双子パパになった不屈の自衛官は飽くなき愛で純真ママを取り戻す


「今日は、お仕事帰りであそこに?」

「はい、今日は歓迎会をしてもらっていて、普段よりは遅かったんですけど、途中から雨がすごいって話で、滞在していたお店も地下まで水が流れ込んでしまっていたり……会の途中でお開きになりました」

 話を聞いた砂羽さんは「被害が出た店も多いかもしれないですね」と言う。

「してもらっていて、とは、冴島さんが?」

「ええ、八月から今の池袋営業所に異動になったんです。あ、私、ビルメンテナンスの会社に勤めていて」

「へぇ、ビルメンテナンスの仕事、技術職だ。でも、せっかくの歓迎会が災難でしたね」


 今日が歓迎会の日でなければ、とっくに帰宅してゆっくりしている時間。

 こんな災難を被ることはなかったのだ。砂羽さんにも、迷惑かけることなかったのに……。

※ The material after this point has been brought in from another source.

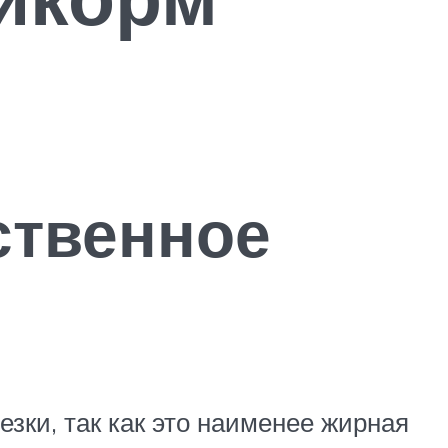
ственное
езки, так как это наименее жирная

「でも、あまりお酒も得意なほうではないので、どちらかというと、会社の飲み会は早く帰りたい人で……」


 話の流れからそんな個人的なことを口走ると、砂羽さんは「そうなんだ」と、ははっと笑ってくれる。


「あの、砂羽さんは……? お連れの方もいたのに、送ってもらう形になってしまい、大丈夫だったんですか?」

「ああ、それは大丈夫です。さっきの彼は、一緒に働いている仲間で。今日は、彼とさしで飲む約束をしていて」

 そう言った砂羽さんは「あ、でも彼はまだ未成年だから飲酒はできないけど」と笑う。

 まだ十代の子だったのかと黙りながらも驚いた。